Michael Fabiano compelled attention from his first entrance to his posthumous, frisson-inducing serenade. The high tessitura and long phrases of "Le mie letizie infondere" apparently held no terrors for him, and he infused them with ardent yearning. This performance marked Fabiano's first major role in NYC, and the audience was enthralled, waiting in electric silence to express their collective enthusiasm in applause. Verdi's tenor roles are not usually notable for nuance, but Fabiano, with warm-toned, fluid, and charismatic singing, made Oronte a magnetic and sympathetic presence. The good chemistry--vocal and dramatic--which he enjoyed with Meade's Giselda was much appreciated by me; I confess to becoming misty-eyed during the duet in which they resolved to face future hardships together, clutching each other's hands. The famous Act III trio was carried off brilliantly; this is the tenor's death scene, and Fabiano's singing built steadily in intensity of fervor, serving the melodrama without wallowing in it.  The sudden movement with which he clutched Giselda's hand, dropping his head to her shoulder in death, caused a collective intake of breath. Angela Meade boasts an unusual combination of vocal agility, flexibility, and sheer power, which she used intelligently in the role of Giselda. Giselda spends much of her on-stage time praying, but Meade made this much more interesting than it might be, spinning out pianissimo yearning (in "Se vano è il pregare") and shrieking her righteous anger (in the Act II finale, most conspicuously) with equal fervor. Meade does most of her acting through the voice (at least in concert) but this was anything but emotionally flat. The transition demanded by the final scene from stunned and solitary grief to incandescent prophecy was handled with remarkable finesse. Plausibility, clearly, is not one of I Lombardi's strengths; but given strong performances, it still has considerable power.

Quickly snuck bows photo:
L-R: Short, Fabiano, Meade, Queler


  1. What about Soprano Elizabeth Baldwin?

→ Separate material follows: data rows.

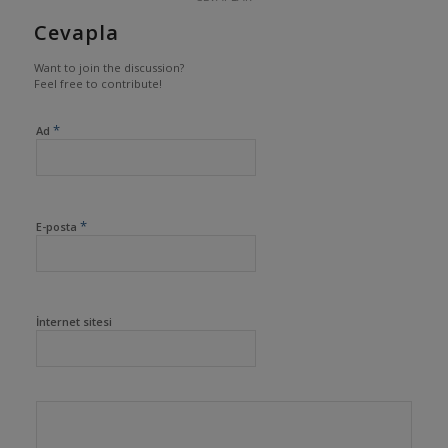
Cevapla
Want to join the discussion?
Feel free to contribute!
*
Ad
*
E-posta
İnternet sitesi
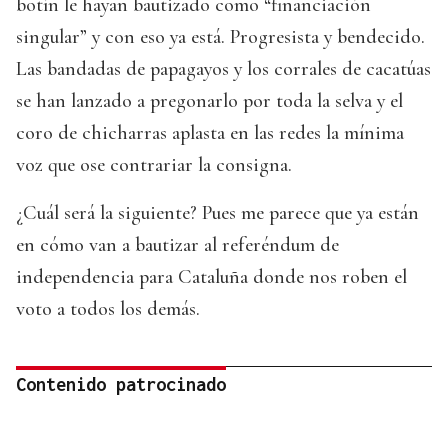
botín le hayan bautizado como “financiación
singular” y con eso ya está. Progresista y bendecido.
Las bandadas de papagayos y los corrales de cacatúas
se han lanzado a pregonarlo por toda la selva y el
coro de chicharras aplasta en las redes la mínima
voz que ose contrariar la consigna.
¿Cuál será la siguiente? Pues me parece que ya están
en cómo van a bautizar al referéndum de
independencia para Cataluña donde nos roben el
voto a todos los demás.
Contenido patrocinado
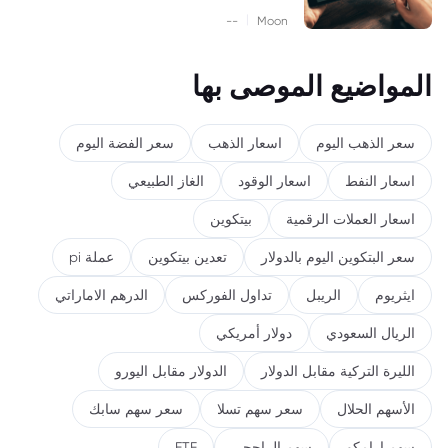
|
--
Moon
المواضيع الموصى بها
سعر الذهب اليوم
اسعار الذهب
سعر الفضة اليوم
اسعار النفط
اسعار الوقود
الغاز الطبيعي
اسعار العملات الرقمية
بيتكوين
سعر البتكوين اليوم بالدولار
تعدين بيتكوين
عملة pi
ايثريوم
الريبل
تداول الفوركس
الدرهم الاماراتي
الريال السعودي
دولار أمريكي
الليرة التركية مقابل الدولار
الدولار مقابل اليورو
الأسهم الحلال
سعر سهم تسلا
سعر سهم سابك
سهم ارامكو
سهم الراجحي
ETF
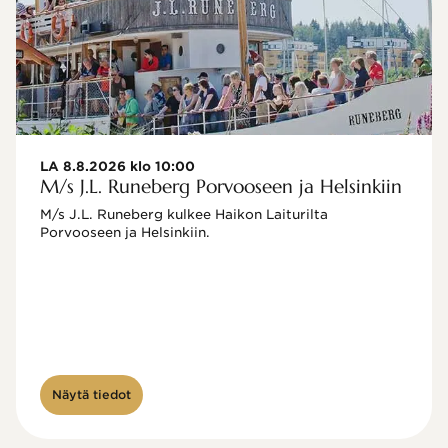
LA 8.8.2026 klo 10:00
M/s J.L. Runeberg Porvooseen ja Helsinkiin
M/s J.L. Runeberg kulkee Haikon Laiturilta 
Porvooseen ja Helsinkiin. 

Näytä tiedot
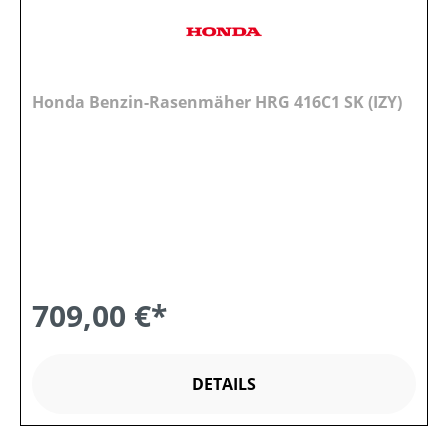
Honda Benzin-Rasenmäher HRG 416C1 SK (IZY)
709,00 €*
DETAILS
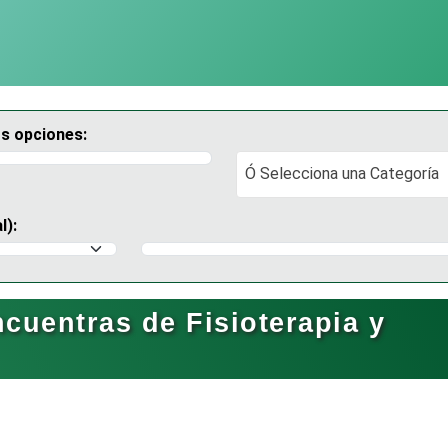
os opciones:
Ó Selecciona una Categoría
Ó Selecciona una Categoría
l):
Selecciona un Municipio
cuentras de Fisioterapia y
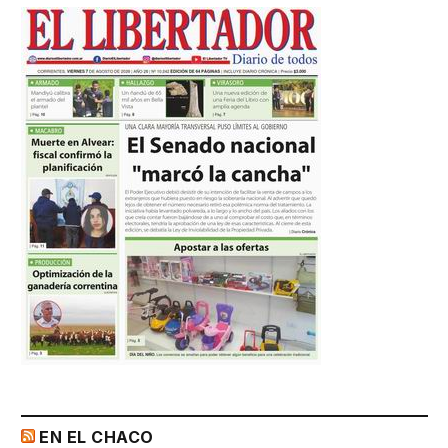
EN EL CHACO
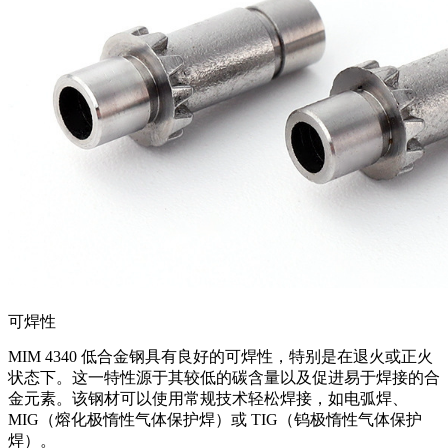
可焊性
MIM 4340 低合金钢具有良好的可焊性，特别是在退火或正火
状态下。这一特性源于其较低的碳含量以及促进易于焊接的合
金元素。该钢材可以使用常规技术轻松焊接，如电弧焊、
MIG（熔化极惰性气体保护焊）或 TIG（钨极惰性气体保护
焊）。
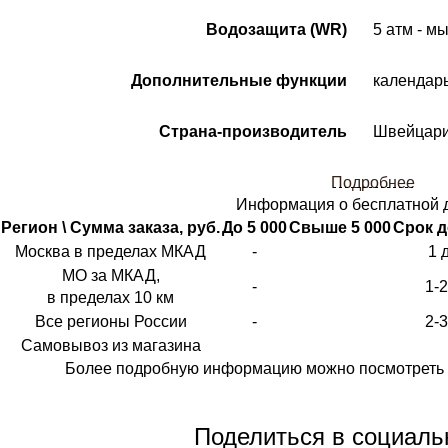
Водозащита (WR)
5 атм - м
Дополнительные функции
календарь
Страна-производитель
Швейцар
Подробнее
Информация о бесплатной 
Регион \ Сумма заказа, руб.
До 5 000
Свыше 5 000
Срок д
Москва в пределах МКАД
-
1 
МО за МКАД,
-
1-
в пределах 10 км
Все регионы России
-
2-
Самовывоз из магазина
Более подробную информацию можно посмотреть 
Поделиться в социаль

    1. She was FABULOUS as Viclinda!!!!

    2. I'm glad you enjoyed! Personally, I found Baldwin's prominent vibrato distracting. Also, I thought she struggled somewhat with intonation. In any case, I didn't want to mention her only to detract, since she has a nice instrument, and the work on her website http://elizabethbaldwinsoprano.com/media.php does show her in better form than I thought she appeared last night.

  2. Were you at the same performance I was at last night? I think you mixed up Ms. Baldwin with Courtney Johnson! It certainly is easy to mix up singers - especially when they were both wearing black dresses. Ms. Baldwin sang a beautiful Viclinda, mother of Giselda who stood next to Ms. Meade throughout the entire first act, her voice was rich and creamy and matched Ms. Meade's perfectly to create wonderful unity.

    1. No, sorry, I'm quite sure I am not mistaken in the identity of the two singers; I'm afraid you're left with no alternative to believing me mistaken in my assessment of them.